Opinion
No. 102980.
December 30, 2010.
Appeal from a judgment of the County Court of Columbia County (Czajka, J.), rendered September 30, 2009, convicting defendant upon his plea of guilty of the crimes of burglary in the second degree and grand larceny in the second degree.
Douglas E. Coleman, Hudson, for appellant.
Beth G. Cozzolino, District Attorney, Hudson (H. Neal Conolly of counsel), for respondent.
Before: Peters, J.P., Rose, Lahtinen and McCarthy, JJ.
Upon his plea of guilty, defendant was convicted of burglary in the second degree and grand larceny in the second degree for breaking into a residence and taking a safe containing a substantial amount of cash and other items. Defendant further executed an appeal waiver, but reserved his right to appeal the sentence if County Court imposed a sentence greater than the jointly recommended one of 3½ years in prison, 2½ years of postrelease supervision, and restitution and a surcharge totaling $105,000. County Court thereafter sentenced defendant to an aggregate prison term of 7½ to 15 years to be followed by five years of postrelease supervision, and imposed the recommended restitution and surcharge amount. Upon defendant's appeal, we affirm.

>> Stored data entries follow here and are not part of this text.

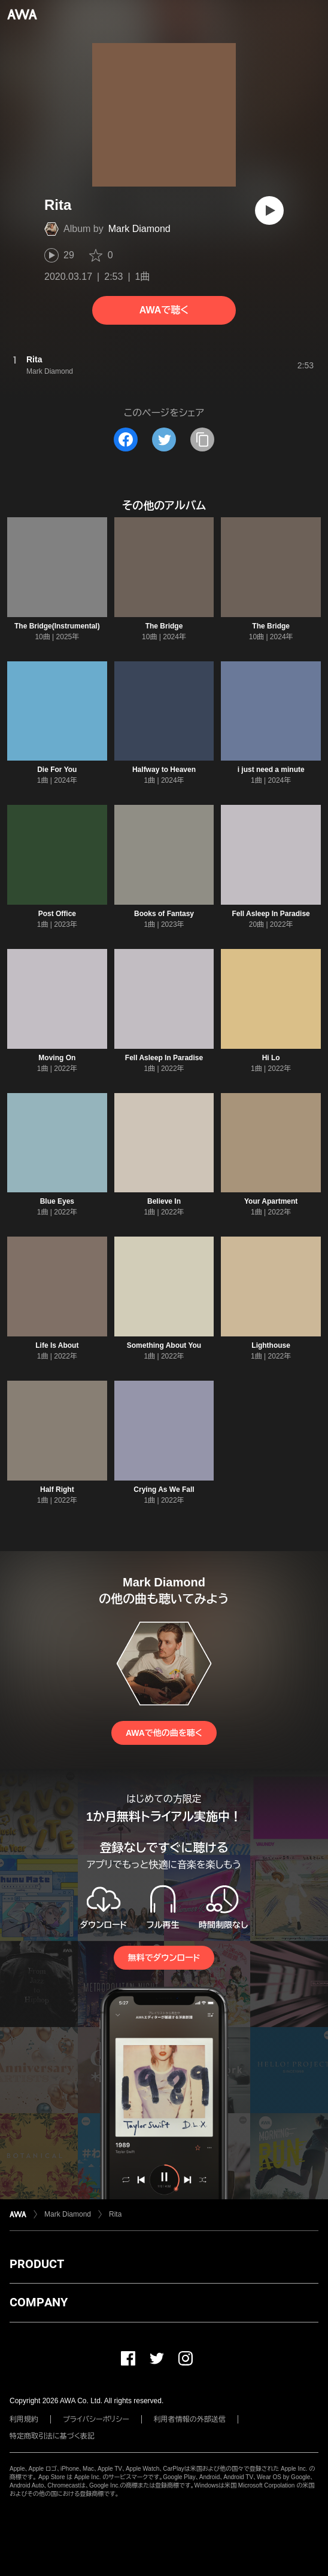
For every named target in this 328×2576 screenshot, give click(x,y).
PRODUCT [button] (37, 2264)
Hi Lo (271, 1058)
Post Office (57, 913)
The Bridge (164, 626)
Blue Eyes (57, 1201)
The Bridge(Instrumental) (57, 626)
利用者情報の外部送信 (190, 2419)
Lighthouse (270, 1345)
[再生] (269, 210)
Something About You (164, 1345)
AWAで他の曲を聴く (164, 1733)
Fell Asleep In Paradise (271, 913)
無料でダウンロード (164, 1957)
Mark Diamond (139, 229)
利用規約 (24, 2419)
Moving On (56, 1058)
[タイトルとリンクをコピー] (202, 439)
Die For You (57, 769)
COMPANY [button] (39, 2302)
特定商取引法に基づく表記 (52, 2436)
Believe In (164, 1201)
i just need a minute (271, 769)
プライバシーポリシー (96, 2419)
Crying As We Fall (163, 1489)
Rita (115, 2214)
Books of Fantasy (164, 913)
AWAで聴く (164, 310)
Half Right (57, 1489)
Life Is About (56, 1345)
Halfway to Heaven (164, 769)
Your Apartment (270, 1201)
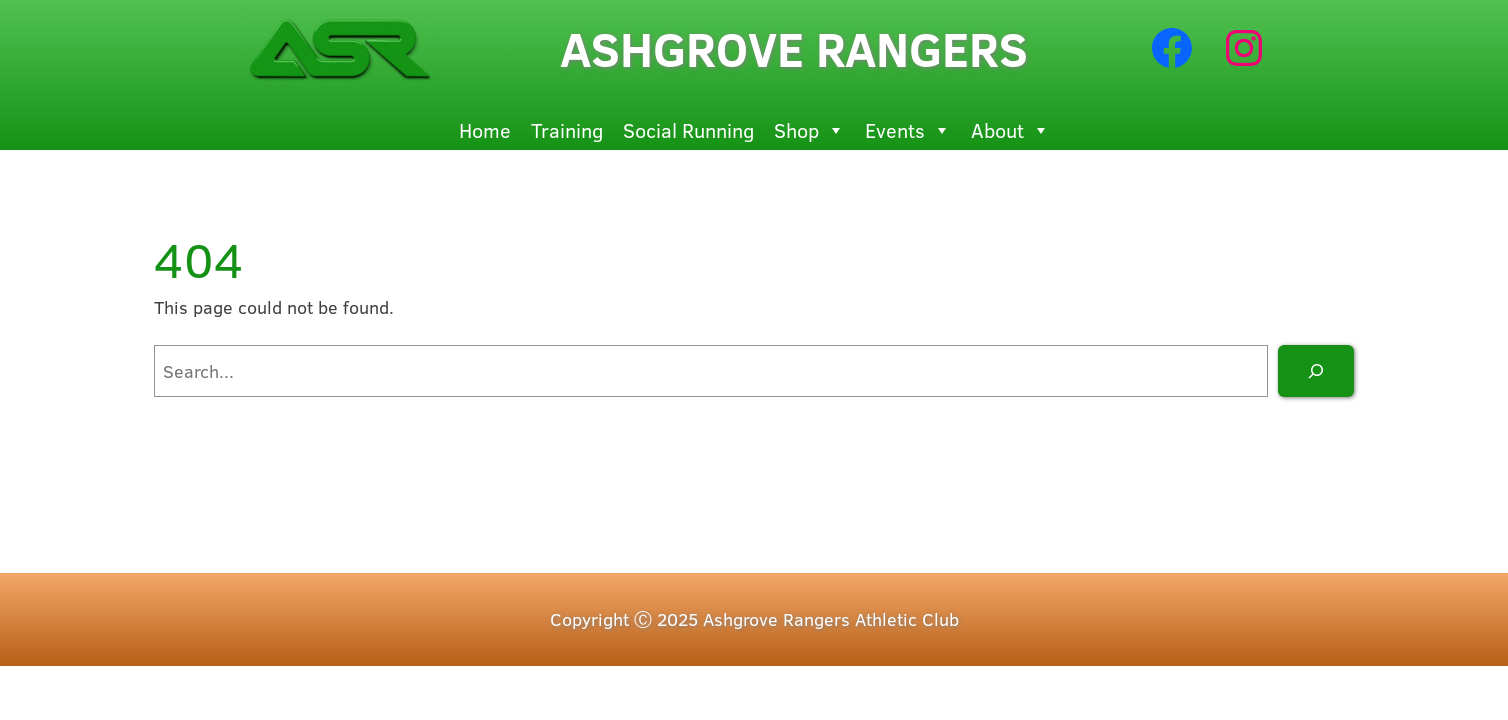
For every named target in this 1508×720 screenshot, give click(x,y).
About (1010, 130)
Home (485, 129)
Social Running (688, 129)
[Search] (1316, 371)
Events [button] (908, 130)
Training (567, 129)
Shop (809, 130)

Initially, County Court did not abuse its discretion in denying defendant's application to pay the restitution component of his sentence at a later date ( see CPL 420.10 [a]; Penal Law § 60.27). Defendant requested that he not be required to make restitution until a couple of months after his release from prison, but provided no reasons for that request and did not assert that he was unable to make payment at the time of sentencing. Indeed, County Court was not required to assess defendant's ability to pay in ordering restitution, as his nonprobationary sentence included — as a significant component — a period of incarceration ( see People v Heier, 73 AD3d 1392, 1393, lv denied 15 NY3d 805; People v Henry, 64 AD3d 804, 806-807, lv denied 13 NY3d 860).
We also reject defendant's claim that the sentence imposed was harsh and excessive. Given his prior criminal history and the nature of the crimes here, we perceive neither an abuse of discretion nor extraordinary circumstances that would warrant a reduction in that sentence ( see People v Murphy, 56 AD3d 951, lv denied 12 NY3d 786).
Ordered that the judgment is affirmed.